Singapore has certainly adopted a much more soft law, voluntary framework. There is no specific AI regulation. However, Singapore's approach through consensus building among government, industry and citizens, and through instruments such as the model AI governance framework and the AI Verify Foundation testing tool kit, has proven somewhat successful in building a sense of trust and a common approach to AI development. With Singapore's investment in national AI literacy and its consultative and iterative approach to governance, it's a model from which Canada can draw inspiration.
Then we see the third model, which is far more prescriptive. That model is found in the EU AI Act, which I know this committee has already heard about. That act is much more horizontal and is focused on the prescriptive life cycle of AI development and deployment across the supply chain.

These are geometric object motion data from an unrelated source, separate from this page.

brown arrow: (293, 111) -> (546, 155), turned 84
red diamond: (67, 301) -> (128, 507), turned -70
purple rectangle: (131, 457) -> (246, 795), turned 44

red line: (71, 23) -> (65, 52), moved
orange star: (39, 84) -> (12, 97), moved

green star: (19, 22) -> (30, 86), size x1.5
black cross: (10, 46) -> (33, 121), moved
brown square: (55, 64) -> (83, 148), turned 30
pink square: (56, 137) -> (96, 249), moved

Canada's approach should be tailored to our context. Regulating frontier AI systems is not the same as regulating Copilot in the use of a law firm or a chatbot on a service line. The U.K.'s context-specific approach recognizes this. Canada is more like the U.K. and Singapore than the United States or Europe. We value proportionate regulation that protects rights while enabling innovation.

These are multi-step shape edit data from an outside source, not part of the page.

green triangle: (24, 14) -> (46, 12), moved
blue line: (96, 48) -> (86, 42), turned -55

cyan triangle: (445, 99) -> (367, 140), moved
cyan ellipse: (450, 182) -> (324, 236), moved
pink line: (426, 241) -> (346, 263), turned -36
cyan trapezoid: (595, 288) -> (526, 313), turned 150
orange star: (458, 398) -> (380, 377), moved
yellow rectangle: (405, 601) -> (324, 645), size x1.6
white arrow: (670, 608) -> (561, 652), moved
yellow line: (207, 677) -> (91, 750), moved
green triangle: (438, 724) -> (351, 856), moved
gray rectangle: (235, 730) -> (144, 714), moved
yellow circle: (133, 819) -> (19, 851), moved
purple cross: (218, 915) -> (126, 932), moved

I'll close with my three-point call to action.
The first is to continue building a regulatory guidance approach for safe AI. Our AI safety institute must be operating at full force, demonstrating that Canada takes the safety of these systems seriously. We must continue to target iterative standards guidance and a directives-based approach to artificial intelligence, with an emphasis on real-world testing for high-risk AI contexts. Lab benchmarks and off-line evaluations only show how models perform on static tests, not how they actually interact in real-world use.
Second, and very importantly, we need to improve the diversity in representation and perspectives in policy and throughout the development, evaluation and deployment process. Individual perspectives matter, and they are highly unrepresented throughout the AI ecosystem.
Third, we must conduct an environmental scan to better understand, on a sectoral basis, where our laws may have gaps to account for AI or where AI is already accounted for, so we have the coverage we need for the everyday use of AI in business. Targeting soft and hard law at home in a tailored manner and enabling Canada to play to its trusted global position to ensure robust and harmonized standards, certifications and guidance for responsible AI should be our path forward.
Thank you. I welcome the committee's questions.